5. Today we can walk in liberty and freedom, because the blood of Jesus has been shed for us. The provision of the blood of Jesus precedes all our predicaments. All our sins. All our errors. This is mercy. But the blood also releases God’s abundant grace, so we are empowered to avoid costly errors. (We shall explore this deeper soon).
Finally, a view of the Cross is important here. Jesus was sinless. He took upon himself the sin of man. God released the full punishment upon Jesus for our sins, in order to fulfil His righteous judgement, yet in the same act, he protected us from His wrath, absorbed our punishment, whilst extending mercy and grace to us. That is why, to ignore the Cross of Jesus, and refuse its provisions, is to tell God he does not know what He is doing.

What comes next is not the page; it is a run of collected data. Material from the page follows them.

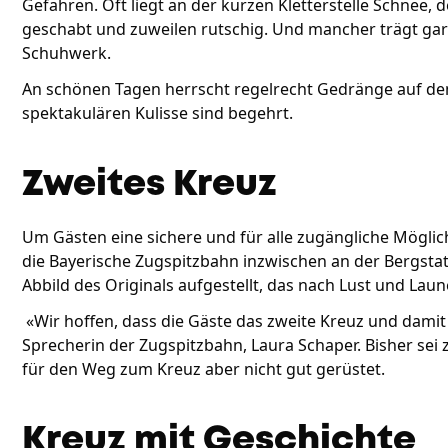
Gefahren. Oft liegt an der kurzen Kletterstelle Schnee, d
geschabt und zuweilen rutschig. Und mancher trägt ga
Schuhwerk.
An schönen Tagen herrscht regelrecht Gedränge auf dem
spektakulären Kulisse sind begehrt.
Zweites Kreuz
Um Gästen eine sichere und für alle zugängliche Möglic
die Bayerische Zugspitzbahn inzwischen an der Bergstat
Abbild des Originals aufgestellt, das nach Lust und Lau
«Wir hoffen, dass die Gäste das zweite Kreuz und damit 
Sprecherin der Zugspitzbahn, Laura Schaper. Bisher sei z
für den Weg zum Kreuz aber nicht gut gerüstet.
Kreuz mit Geschichte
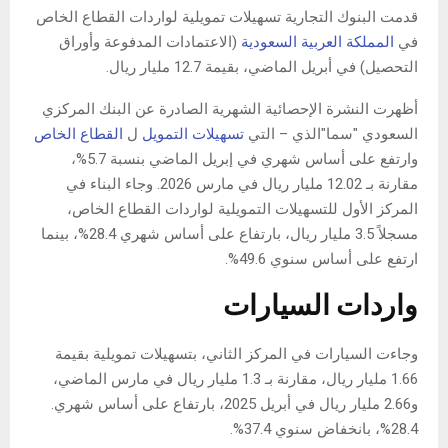
قدمت البنوك التجارية تسهيلات تمويلية لواردات القطاع الخاص
في
المملكة العربية السعودية
(الاعتمادات المدفوعة وأوراق
التحصيل) في أبريل الماضي، بقيمة 12.7 مليار ريال.
أظهرت النشرة الإحصائية الشهرية الصادرة عن البنك المركزي
السعودي "سما"الذي – التي
تسهيلات التمويل
ل
القطاع الخاص
وارتفع على أساس شهري في إبريل الماضي بنسبة 5.7%،
مقارنة بـ 12.02 مليار ريال في مارس 2026. وجاء البناء في
المركز الأول للتسهيلات التمويلية لواردات القطاع الخاص،
مسجلاً 3.5 مليار ريال، بارتفاع على أساس شهري 28.4%، بينما
ارتفع على أساس سنوي 49.6%.
واردات السيارات
وجاءت السيارات في المركز الثاني، بتسهيلات تمويلية بقيمة
1.66 مليار ريال، مقارنة بـ 1.3 مليار ريال في مارس الماضي،
و2.66 مليار ريال في أبريل 2025، بارتفاع على أساس شهري.
28.4%، بانخفاض سنوي 37.4%.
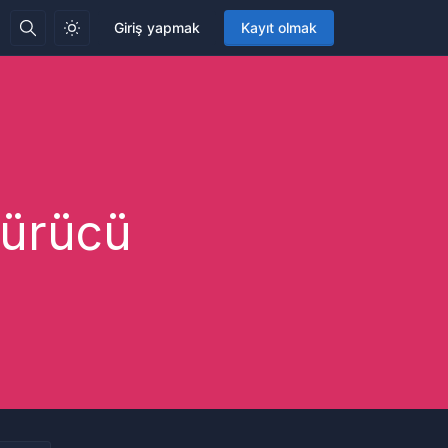
Giriş yapmak
Kayıt olmak
türücü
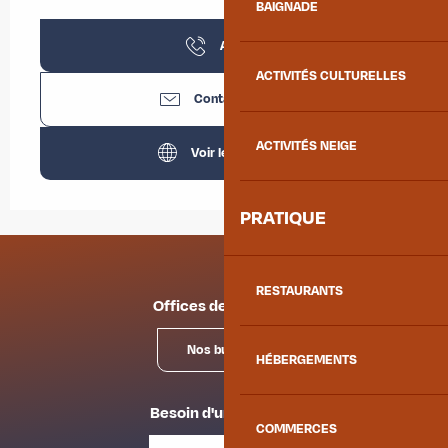
BAIGNADE
Appeler
ACTIVITÉS CULTURELLES
Contactez-nous
ACTIVITÉS NEIGE
Voir les sites web
PRATIQUE
RESTAURANTS
Offices de tourisme
Nos bureaux
HÉBERGEMENTS
Besoin d'un conseil ?
COMMERCES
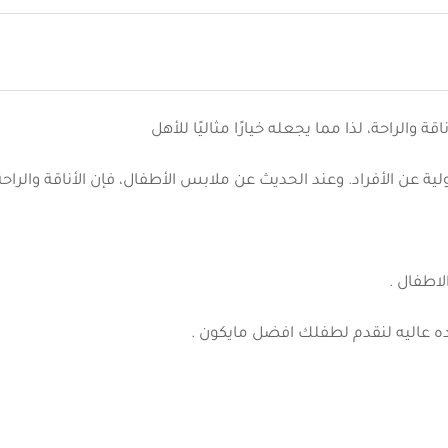
والراحة، لذا مما يجعله خيارًا مثاليًا للأهل
ولية عن الأفراد. وعند الحديث عن ملابس الأطفال، فإن الأناقة والرا
عاليه لنقدم لطفلك افضل مايكون .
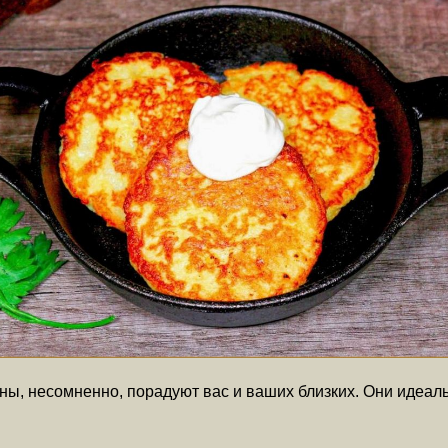
ны, несомненно, порадуют вас и ваших близких. Они идеаль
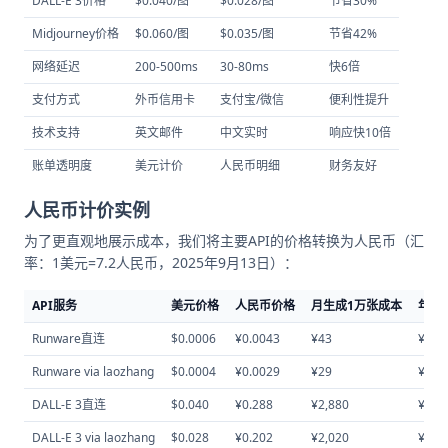
DALL-E 3价格
$0.040/图
$0.028/图
节省30%
Midjourney价格
$0.060/图
$0.035/图
节省42%
网络延迟
200-500ms
30-80ms
快6倍
支付方式
外币信用卡
支付宝/微信
便利性提升
技术支持
英文邮件
中文实时
响应快10倍
账单透明度
美元计价
人民币明细
财务友好
人民币计价实例
为了更直观地展示成本，我们将主要API的价格转换为人民币（汇
率：1美元=7.2人民币，2025年9月13日）：
API服务
美元价格
人民币价格
月生成1万张成本
年度
Runware直连
$0.0006
¥0.0043
¥43
¥516
Runware via laozhang
$0.0004
¥0.0029
¥29
¥348
DALL-E 3直连
$0.040
¥0.288
¥2,880
¥34,
DALL-E 3 via laozhang
$0.028
¥0.202
¥2,020
¥24,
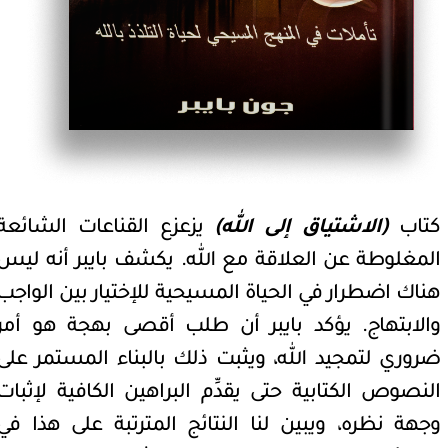
كتاب
(
الاشتياق إلى الله)
يزعزع القناعات الشائعة
المغلوطة عن العلاقة مع الله. يكشف بايبر أنه ليس
هناك اضطرار في الحياة المسيحية للإختيار بين الواجب
والابتهاج.
يؤكد بايبر أن طلب أقصى بهجة هو أمر
ضروري لتمجيد الله، ويثبت ذلك بالبناء المستمر على
النصوص الكتابية حتى يقدِّم البراهين الكافية لإثبات
وجهة نظره، ويبين لنا النتائج المترتبة على هذا في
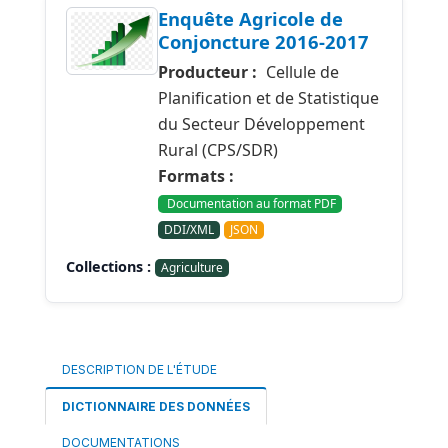
Enquête Agricole de
Conjoncture 2016-2017
Producteur :
Cellule de
Planification et de Statistique
du Secteur Développement
Rural (CPS/SDR)
Formats :
Documentation au format PDF
DDI/XML
JSON
Collections :
Agriculture
DESCRIPTION DE L'ÉTUDE
DICTIONNAIRE DES DONNÉES
DOCUMENTATIONS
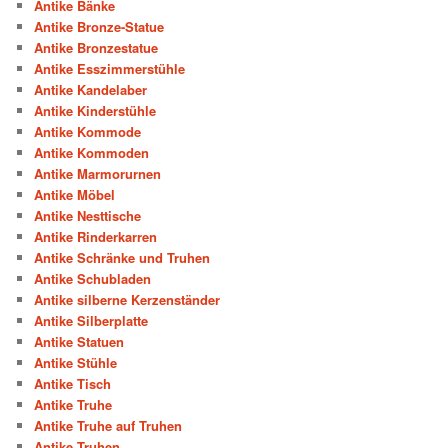
Antike Bänke
Antike Bronze-Statue
Antike Bronzestatue
Antike Esszimmerstühle
Antike Kandelaber
Antike Kinderstühle
Antike Kommode
Antike Kommoden
Antike Marmorurnen
Antike Möbel
Antike Nesttische
Antike Rinderkarren
Antike Schränke und Truhen
Antike Schubladen
Antike silberne Kerzenständer
Antike Silberplatte
Antike Statuen
Antike Stühle
Antike Tisch
Antike Truhe
Antike Truhe auf Truhen
Antike Truhen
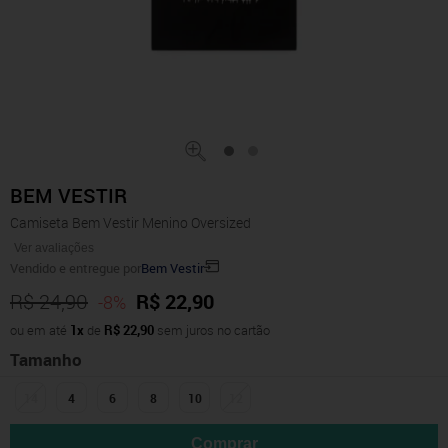
BEM VESTIR
Camiseta Bem Vestir Menino Oversized
Ver avaliações
Vendido e entregue por
Bem Vestir
R$ 24,90
R$ 22,90
-8%
ou em até
1x
de
R$ 22,90
sem juros no cartão
Tamanho
14
4
6
8
10
12
Comprar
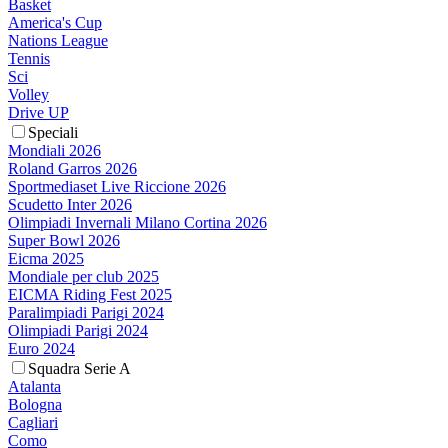
Basket
America's Cup
Nations League
Tennis
Sci
Volley
Drive UP
Speciali
Mondiali 2026
Roland Garros 2026
Sportmediaset Live Riccione 2026
Scudetto Inter 2026
Olimpiadi Invernali Milano Cortina 2026
Super Bowl 2026
Eicma 2025
Mondiale per club 2025
EICMA Riding Fest 2025
Paralimpiadi Parigi 2024
Olimpiadi Parigi 2024
Euro 2024
Squadra Serie A
Atalanta
Bologna
Cagliari
Como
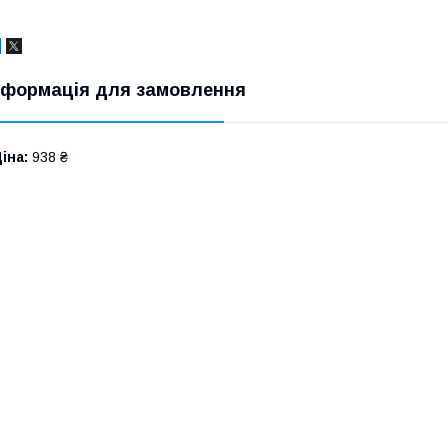
нформація для замовлення
іна:
938 ₴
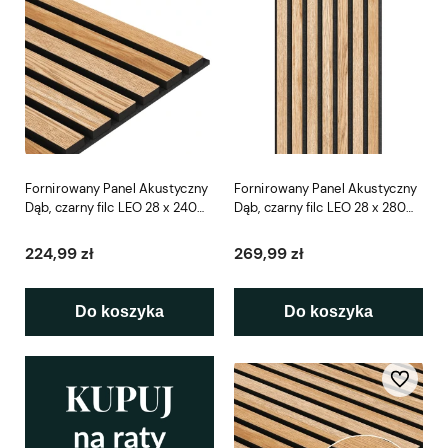
Fornirowany Panel Akustyczny
Fornirowany Panel Akustyczny
Dąb, czarny filc LEO 28 x 240
Dąb, czarny filc LEO 28 x 280
cm
cm
224,99 zł
269,99 zł
Do koszyka
Do koszyka
Do ulubio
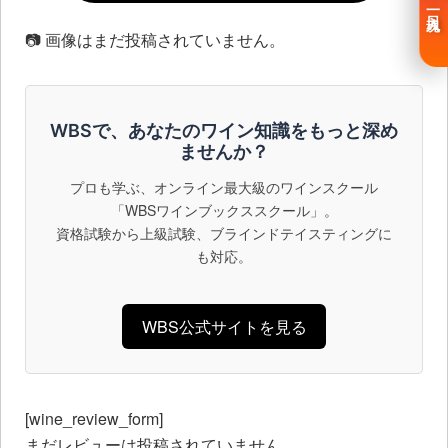
一日入魂
📷 画像はまだ投稿されていません。
WBSで、あなたのワイン知識をもっと深め
ませんか？
プロも学ぶ、オンライン最大級のワインスクール
「WBSワインブックススクール」。
資格試験から上級試験、ブラインドテイスティングに
も対応。
WBS公式サイトを見る
[wine_review_form]
まだレビューは投稿されていません。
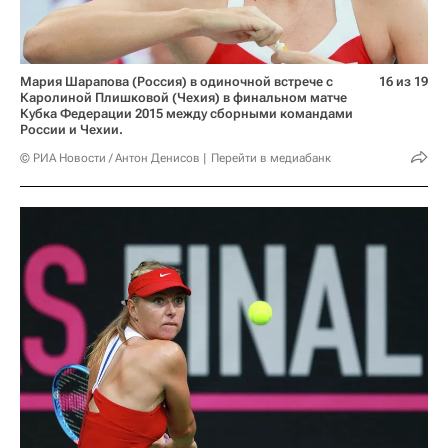
Мария Шарапова (Россия) в одиночной встрече с
16 из 19
Каролиной Плишковой (Чехия) в финальном матче
Кубка Федерации 2015 между сборными командами
России и Чехии.
© РИА Новости / Антон Денисов
Перейти в медиабанк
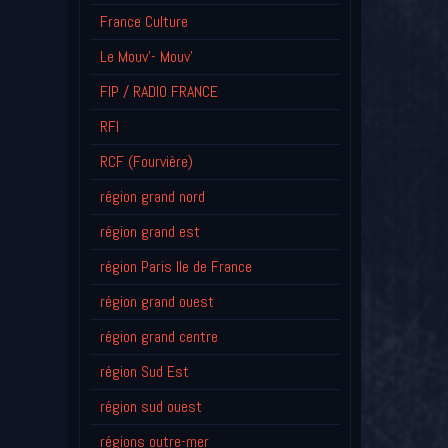
France Culture
Le Mouv'- Mouv'
FIP / RADIO FRANCE
RFI
RCF (Fourvière)
région grand nord
région grand est
région Paris Ile de France
région grand ouest
région grand centre
région Sud Est
région sud ouest
régions outre-mer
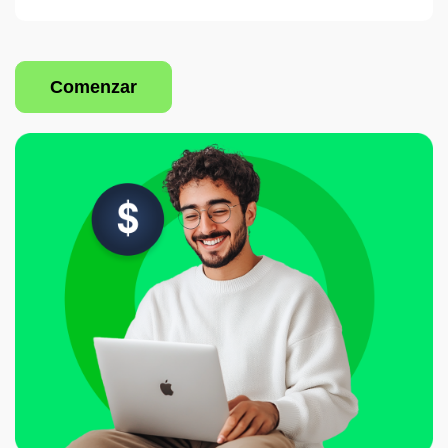
Clara se integra con los principales ERPs y sistemas
contables para sincronizar transacciones y datos
financieros.
Comenzar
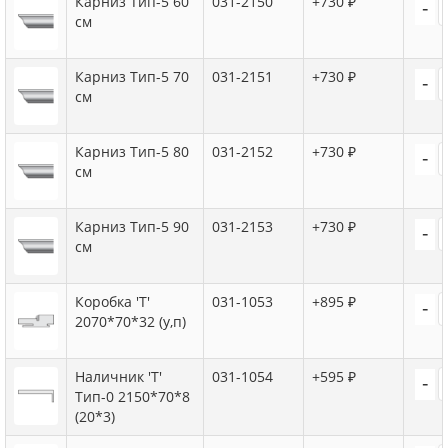
Карниз Тип-5 60
031-2150
+730 ₽
-
см
Карниз Тип-5 70
031-2151
+730 ₽
-
см
Карниз Тип-5 80
031-2152
+730 ₽
-
см
Карниз Тип-5 90
031-2153
+730 ₽
-
см
Коробка 'Т'
031-1053
+895 ₽
-
2070*70*32 (у,п)
Наличник 'Т'
031-1054
+595 ₽
-
Тип-0 2150*70*8
(20*3)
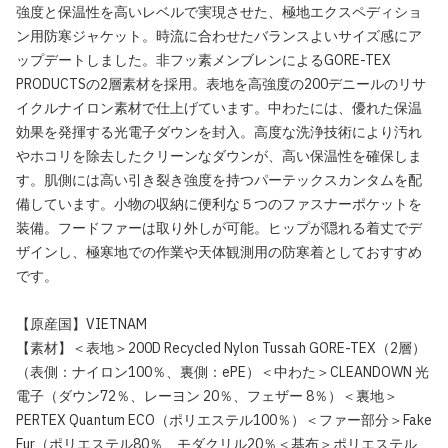
強度と保温性を高いレベルで実現させた、極地エクスペディショ
ン用防寒ジャケット。時流に合わせたバランスよいサイズ感にア
ップデートしました。非フッ素メンブレンによるGORE-TEX
PRODUCTSの2層素材を採用。表地を高強度の200デニールのリサ
イクルナイロン素材で仕上げています。中わたには、優れた保温
効果を発揮する光電子ダウンを封入。高度な洗浄技術により汚れ
やホコリを除去したクリーンなダウンが、高い保温性を確保しま
す。肌側には高い引き裂き強度を持つパーテックスカンタムを配
備しています。小物の収納に便利な５つのファスナーポケットを
装備。フードファーは取り外しが可能。ヒップが隠れる着丈でデ
ザインし、極寒地での作業や天体観測用の防寒着としておすすめ
です。
【原産国】VIETNAM
【素材】＜表地＞200D Recycled Nylon Tussah GORE-TEX（2層）
（表側：ナイロン100％、裏側：ePE）＜中わた＞CLEANDOWN 光
電子（ダウン72％、レーヨン 20％、フェザー 8％）＜裏地＞
PERTEX Quantum ECO（ポリエステル100％）＜ファー部分＞Fake
Fur（ポリエステル80％、モダクリル20％＜基布＞ポリエステル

That is why, the bible says in John 3:17 For God did not send His Son into the world to condemn the world, but that the world through Him might be saved.18 “He who believes in Him is not condemned; but he who does not believe is condemned already, because he has not believed in the name of the only begotten Son of God. 19 And this is the condemnation, that the light has come into the world, and men loved darkness rather than light, because their deeds were evil. 20 For everyone practicing evil hates the light and does not come to the light, lest his deeds should be exposed. 21 But he who does the truth comes to the light, that his deeds may be clearly seen, that they have been done in God.”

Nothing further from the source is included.